** EXERCISE DATA **
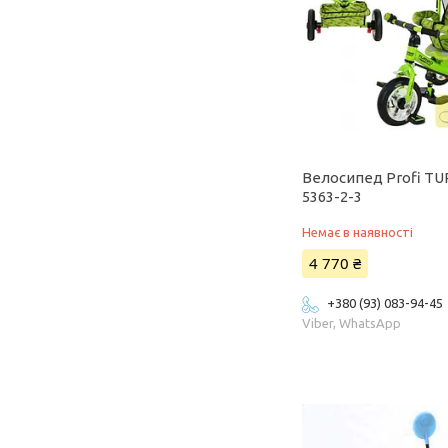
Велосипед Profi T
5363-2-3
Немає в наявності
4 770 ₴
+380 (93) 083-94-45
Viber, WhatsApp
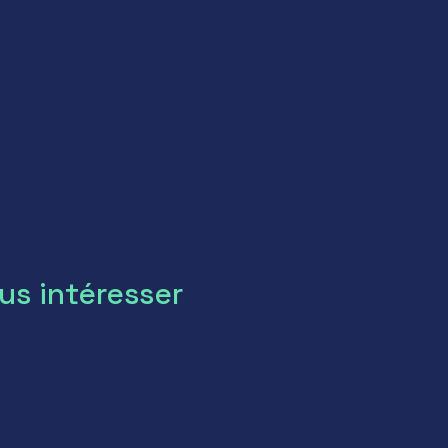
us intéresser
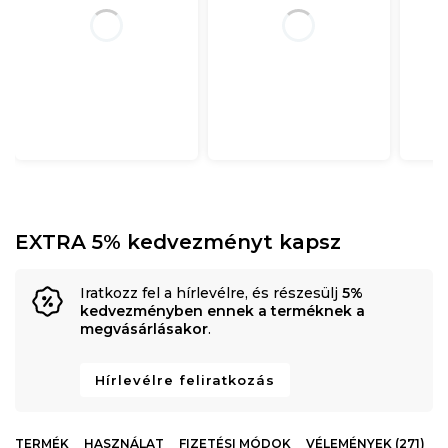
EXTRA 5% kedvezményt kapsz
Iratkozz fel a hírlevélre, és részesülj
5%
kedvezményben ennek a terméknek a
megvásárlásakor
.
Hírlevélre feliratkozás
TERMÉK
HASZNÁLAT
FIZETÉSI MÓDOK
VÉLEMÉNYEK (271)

** PROBLEM DETAILS **
In the transcription, every picture is to be excluded and the records above given again exactly.

** REPLY TO THE TASK **
Велосипед Profi T
5363-2-3
Немає в наявності
4 770 ₴
+380 (93) 083-94-45
Viber, WhatsApp
us intéresser
EXTRA 5% kedvezményt kapsz
Iratkozz fel a hírlevélre, és részesülj
5%
kedvezményben ennek a terméknek a
megvásárlásakor
.
Hírlevélre feliratkozás
TERMÉK
HASZNÁLAT
FIZETÉSI MÓDOK
VÉLEMÉNYEK (271)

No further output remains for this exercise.